Sports Hall of Fame moving forward
By Darren Lum
Published June 19, 2018
The Sports Hall of Fame is looking for support from the public and dedicated, community-oriented individuals to form its board.
Spearheading this effort is Scotty LaRue, who organized and led the first public meeting for the hall of fame on Monday, June 11 at the Dysart council chambers. LaRue used it to gauge interest and to understand the next step in the process of taking this idea and making it a reality. The meeting was more than an hour long, consisting of a question and answer and discussion format.
The meeting left LaRue optimistic this concept will become a reality.

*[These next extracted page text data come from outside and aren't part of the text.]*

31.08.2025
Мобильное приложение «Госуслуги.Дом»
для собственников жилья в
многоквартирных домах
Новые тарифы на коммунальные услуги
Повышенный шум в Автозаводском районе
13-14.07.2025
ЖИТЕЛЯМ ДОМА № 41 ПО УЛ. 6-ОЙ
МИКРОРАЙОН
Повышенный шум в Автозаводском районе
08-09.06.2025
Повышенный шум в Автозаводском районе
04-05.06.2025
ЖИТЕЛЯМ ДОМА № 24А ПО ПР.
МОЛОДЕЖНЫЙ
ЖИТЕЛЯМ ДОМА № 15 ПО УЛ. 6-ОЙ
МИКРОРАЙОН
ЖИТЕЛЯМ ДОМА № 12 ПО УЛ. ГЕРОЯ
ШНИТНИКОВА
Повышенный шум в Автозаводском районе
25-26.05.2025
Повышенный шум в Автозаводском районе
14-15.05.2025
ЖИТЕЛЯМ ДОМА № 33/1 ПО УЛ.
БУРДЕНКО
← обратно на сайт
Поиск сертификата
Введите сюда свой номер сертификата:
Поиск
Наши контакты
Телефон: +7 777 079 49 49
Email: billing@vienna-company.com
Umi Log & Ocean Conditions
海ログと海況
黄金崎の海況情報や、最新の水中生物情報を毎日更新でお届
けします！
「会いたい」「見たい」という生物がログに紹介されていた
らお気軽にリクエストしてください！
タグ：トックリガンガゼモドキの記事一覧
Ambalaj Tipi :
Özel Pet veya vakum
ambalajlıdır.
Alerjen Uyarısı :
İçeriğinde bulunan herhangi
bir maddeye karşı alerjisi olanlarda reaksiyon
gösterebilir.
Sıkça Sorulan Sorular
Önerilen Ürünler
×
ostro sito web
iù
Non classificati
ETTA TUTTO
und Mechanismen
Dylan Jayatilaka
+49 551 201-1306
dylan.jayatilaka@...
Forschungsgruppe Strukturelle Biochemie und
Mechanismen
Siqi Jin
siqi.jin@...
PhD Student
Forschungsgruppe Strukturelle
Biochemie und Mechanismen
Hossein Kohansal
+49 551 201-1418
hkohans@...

Fifteen people were in attendance and included a who’s who of Highlands citizens connected with a variety of community initiatives such as Hugh Nichol and Don Popple, both part of the Haliburton Highlands Health Services beginnings, which eventually led to the formation of the HHHS Foundation. Popple believes in this idea, citing the success of the foundation.
LaRue was impressed by those in attendance, which included school trustee and former Haliburton Highlands Secondary School principal Gary Brohman, Dysart Councillor and former NHL journeyman Walt McKechnie, and history buff and local businessman Kim Emmerson.
He said the hall has the support of Dysart and the meeting included Dysart Mayor Murray Fearrey. See (www.haliburtonecho.ca/sports-hall-of-fame-proposed-for-haliburton) for more details.
It was suggested a “founding” board could arrange to visit sports hall of fames in Oshawa, Peterborough and Penetanguishene to understand what could work here. This board will be key to form a selection committee and lay the groundwork for everything else. For anyone interested contact LaRue.
Support is also going to be needed from the public to help populate the hall.
Not only will candidates for the hall be needed, but people will need to look through their attics and storage areas for historically significant articles and pieces.
LaRue said another meeting will be held in autumn.
Morrison, who was formerly chairman and CEO of the Hockey Hall of Fame, believes in this idea and the Highlands to get behind it.
Asked about the significance of this initiative in the Highlands, he responded: “First of all, I’m glad we’re looking at it as a Haliburton County [idea], as opposed to just Haliburton itself. There are a lot of people here who are interested in sports ... all different sports. Hockey was one. There’s a lot of young athletes coming out of the schools now and I think things are just going to get better.”
From his experience working at the Hockey Hall of Fame in Toronto, he agreed with Hugh Nichol’s suggestion to form a board before doing anything else.
“I think when you have that board [you need] to have a chairman of the board and I’d like to say to you, ‘Hugh, will you act as chairman?,’” he said, laughing. “Have a chairman of the board, whether it’s going to be six people or [whatever]. You don’t want a huge board. Have a chairman and get started,” he said.
What can follow will be the other decisions such as choosing who will sit on the selection committee, he said.
“The key as far as I was concerned with the Hockey Hall of Fame was the selection committee ... they were first class all the way. It was confidential and it worked out great,” he said.
The strength of a hall of fame is the people who are inducted. Their quality is determined by the individuals on the selection committee, he added.
Morrison suggested there must be efforts to ensure the board will be representative of all of its inductees, including women.